George Bason is the global head of the mergers and acquisitions practice at Davis Polk & Wardwell LLP. This post is based on a Davis Polk client memorandum by Mr. Bason, William M. Kelly, Phillip R. Mills, Justine Lee and Scott B. Luftglass.
As the percentage of tender offers in friendly transactions has risen in recent years, so too has use of so-called “top-up options.” Yet, despite their prevalence, the validity of top-up options has not been addressed squarely by the Delaware courts and continues to be challenged by the plaintiffs’ bar. However, two separate rulings from the Delaware Court of Chancery this week suggest that the use of top-up options is likely to present little litigation risk.

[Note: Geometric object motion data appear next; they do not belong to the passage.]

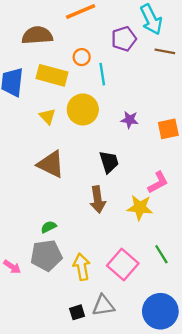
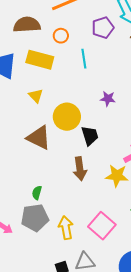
orange circle: (82, 57) -> (61, 36), moved
yellow circle: (83, 109) -> (67, 117), moved
green semicircle: (49, 227) -> (37, 193), turned -48

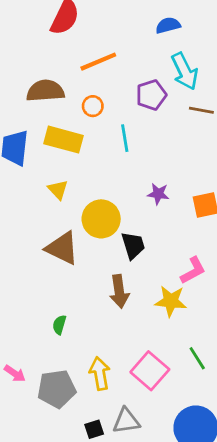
gray pentagon: (35, 218) -> (57, 389), moved

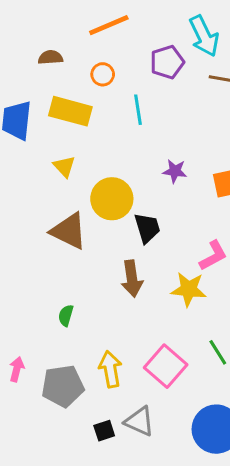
brown semicircle: (45, 91) -> (50, 57), size x0.6
pink arrow: (15, 374) -> (17, 369), turned -110
gray triangle: (126, 421) -> (139, 421), turned 32

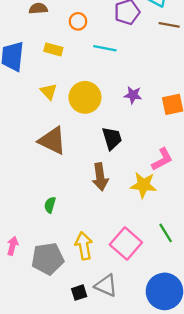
cyan line: (138, 110) -> (105, 48), turned -70
yellow rectangle: (70, 111) -> (53, 49), size x0.6
yellow circle: (112, 199) -> (85, 97), moved

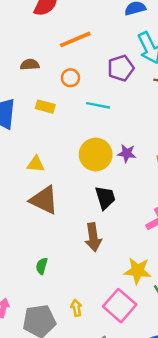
yellow triangle: (49, 92) -> (36, 164), moved, turned -42
yellow circle: (85, 97) -> (96, 154), moved
yellow star: (143, 185) -> (138, 271), moved
yellow arrow: (84, 246) -> (76, 308), size x0.6

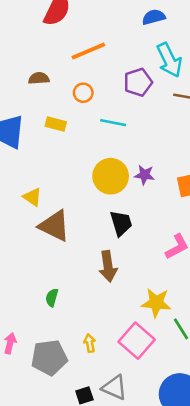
yellow triangle: (36, 164) -> (32, 197), moved, turned 30

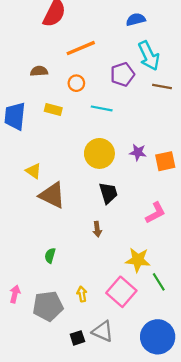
purple star: (145, 175) -> (138, 152), moved
brown arrow: (108, 266) -> (97, 229), size x0.6

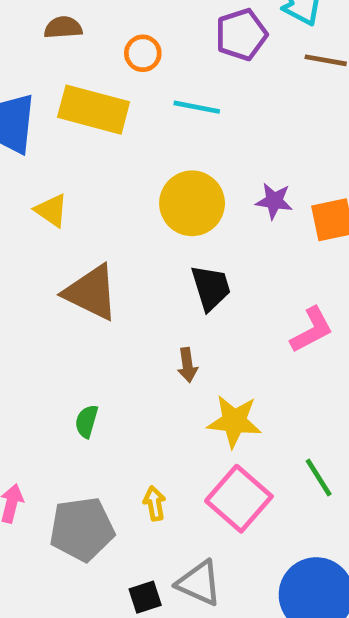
yellow rectangle: (53, 110) -> (94, 110), size x1.8
yellow triangle: (34, 171) -> (51, 210), moved
yellow star: (138, 260) -> (234, 421), moved

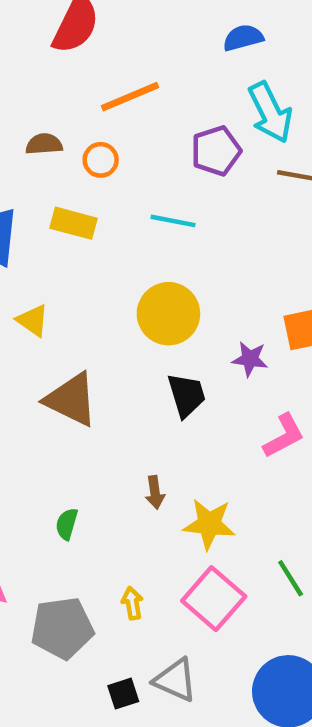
orange circle: (143, 53) -> (101, 160), moved
yellow rectangle: (94, 110) -> (73, 223), size x0.7
purple star: (274, 201) -> (250, 359), moved
brown arrow: (187, 365) -> (155, 492), moved

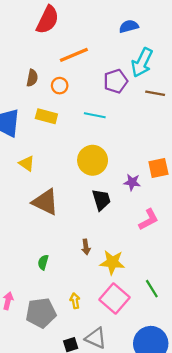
cyan arrow: (270, 112) -> (142, 63), turned 52
brown semicircle: (44, 144) -> (32, 78), turned 105

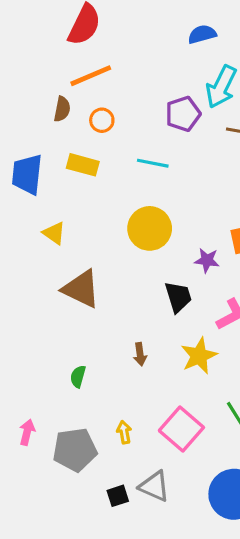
orange line: (74, 55) -> (91, 76), moved
black trapezoid: (101, 200) -> (178, 297), moved
yellow star: (112, 262) -> (199, 356), moved, turned -30

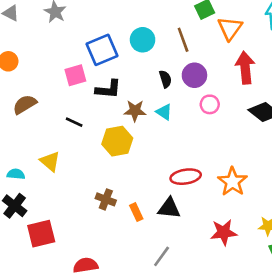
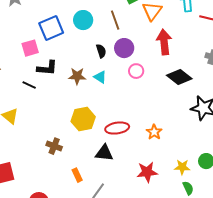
black L-shape: (108, 89) -> (47, 68), moved
yellow hexagon: (117, 141) -> (83, 119), moved
orange star: (232, 182) -> (154, 132), size x0.7
orange rectangle: (136, 212) -> (77, 175), moved

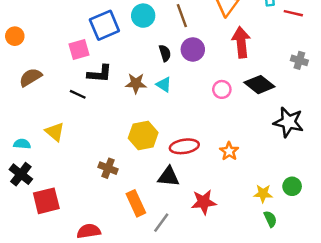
pink circle: (136, 71) -> (222, 89), moved
red star: (147, 172) -> (204, 202), moved
orange rectangle: (77, 175) -> (136, 203), size x1.5

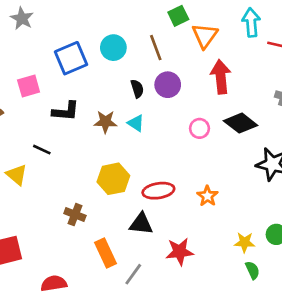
pink square: (79, 49) -> (29, 86), moved
black line: (78, 94) -> (42, 150), moved

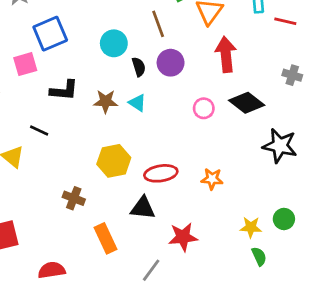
cyan circle: (113, 48) -> (114, 43), moved
blue square: (71, 58) -> (50, 34), moved
orange star: (207, 196) -> (212, 179), turned -30
gray line: (133, 274) -> (151, 270), moved

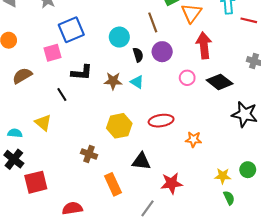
pink circle: (204, 108) -> (187, 78), moved
black line: (39, 130) -> (62, 94), moved, turned 32
red ellipse: (161, 173) -> (161, 121), moved

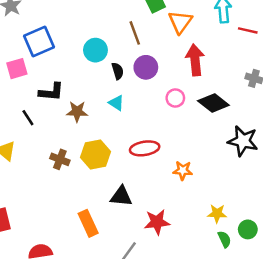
brown star: (113, 81) -> (77, 112), moved
brown cross: (89, 154) -> (60, 159), moved
green circle: (248, 170) -> (248, 229), moved

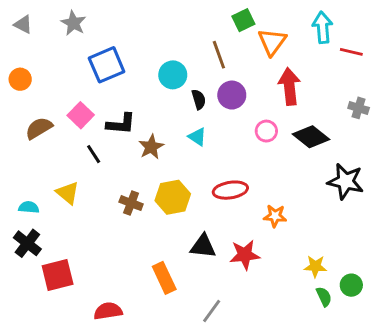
pink square: (17, 69) -> (81, 115), moved, turned -30
brown star: (77, 112) -> (151, 147), turned -30
red star: (157, 222) -> (245, 255), moved

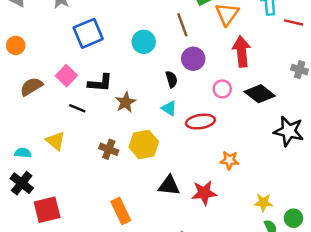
black semicircle: (199, 99) -> (171, 79), moved
cyan triangle: (197, 137) -> (169, 108), moved
black line: (94, 154) -> (77, 108), turned -35
red ellipse: (230, 190) -> (200, 122), moved
orange rectangle: (164, 278) -> (121, 211), moved

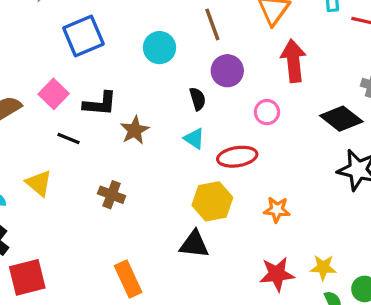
black diamond: (260, 94) -> (341, 119), moved
yellow hexagon: (144, 144) -> (212, 201), moved
red star: (204, 193) -> (277, 274), moved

A top-up option gives the acquiror the right, upon successful completion of a tender offer at or above the minimum condition level (usually 50%), to purchase newly issued shares of the target so as to increase its ownership in the target to greater than 90%. Under Delaware law, once an acquiror crosses the 90% ownership threshold, it may complete the back-end squeeze out through a simple short-form merger. The purpose of the top-up option is to expedite the closing of the merger (and thus the receipt of the consideration by the target’s stockholders) once a majority (but less than 90%) of the target’s stockholders have endorsed the transaction by tendering their shares.